Even if they are , I will not be going to Aarons, its to far for me to go for the day, plus I am not getting any frogs from Mark at the moment . I would like to attend a meeting and this one might be the closest for a while.


----------



## NathanB

Anyone anything from andys orchids? I'm doing an oder tomorrow.


----------



## NathanB

anyone have any Phyllobates vittatus?


----------



## herper99

I am still female heavy with my imitators. Does anybody have a definite male they are willing to sell or trade? 

I am also hoping to obtain some tarapoto's from Mike.

I will have various froglets and plant cuttings available too.

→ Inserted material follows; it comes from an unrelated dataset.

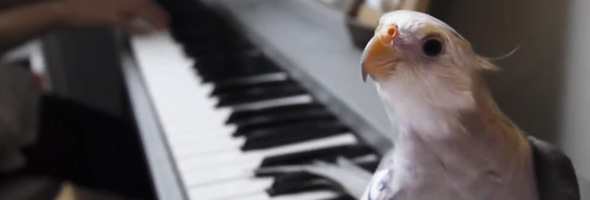 Find the location of `keyboard instrument`. keyboard instrument is located at coordinates (185, 77). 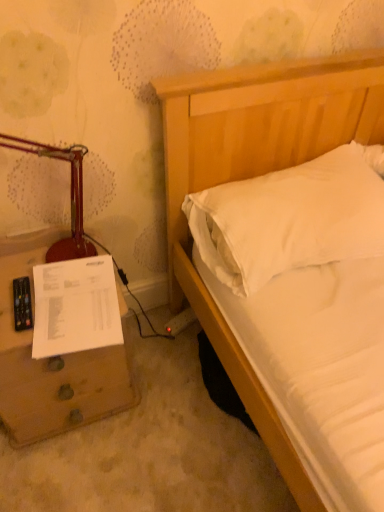 Image resolution: width=384 pixels, height=512 pixels. Identify the location of free space above brown wooden nightstand at lower left (from a real-world perspective). (50, 294). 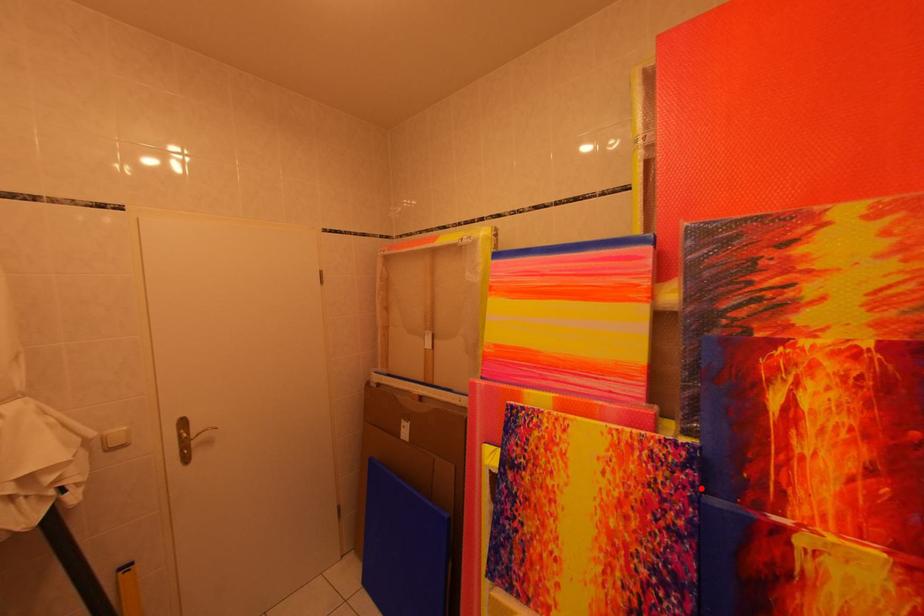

P.S. While my place is not huge, I have accommodated large groups of people before. I have a relatively small..ish (standard bedroom size) frog room, but I have a full finished basement with a bar and pool table if you wish to partake..... The wife will be making some "picky" food, but we will probably order pizza (or what ever you want from the pizza/sandwhich shop) after everybody arrives.

I will set up a table for swapping/selling stuff. 

And, for those of you who have been to my place before, you are in for a surprise.....I spent the last 3 days rearranging and organizing the frog room. I purchased some large racks to better display all the tanks. 

I'm stoked guys! March 7th at Noon. If you haven't yet signed up for the MADS mailing list, do it. I will be sending my address and specifics out on that.


----------



## Corpus Callosum

A friend of mine in brooklyn has some vittatus I can get for you, how many?


----------



## flyangler18

Corpus Callosum said:


> A friend of mine in brooklyn has some vittatus I can get for you, how many?


I'd love some vittatus myself! I'd be looking for 4-5 to start a group.


----------



## ggazonas

Vittatus are cool frogs, with alot of leaflitter and well planted tank they come out quite often. They also have a really cool call. I have a group of 4 in a 20 gal high and they are doing real well. Prior to that they were in a ten and doing fine but I wanted to give them more space

I am in need of a few things for those of you who are going to the meeting.

If anyone has bicolors (sean stewarts line), a male FG vent, a male nominal imi, a proven female intermedius, a proven female azurieventris, truncatus, iquitos vents, citonella tincs, quints. I'd be interested in any of those. Trying to pair up a few frogs


----------



## Corpus Callosum

Just called him, he has about 20 vittatus available ~3-4 months old and selling at $25 each. I can take pictures when I see him next.


----------



## NathanB

Corpus Callosum said:


> A friend of mine in brooklyn has some vittatus I can get for you, how many?


Thanks Michael,
What ever $150 gets me


----------



## Philsuma

bussardnr said:


> Thanks Michael,
> What ever $150 gets me


Whoa whoa.....make sure you save some money for some....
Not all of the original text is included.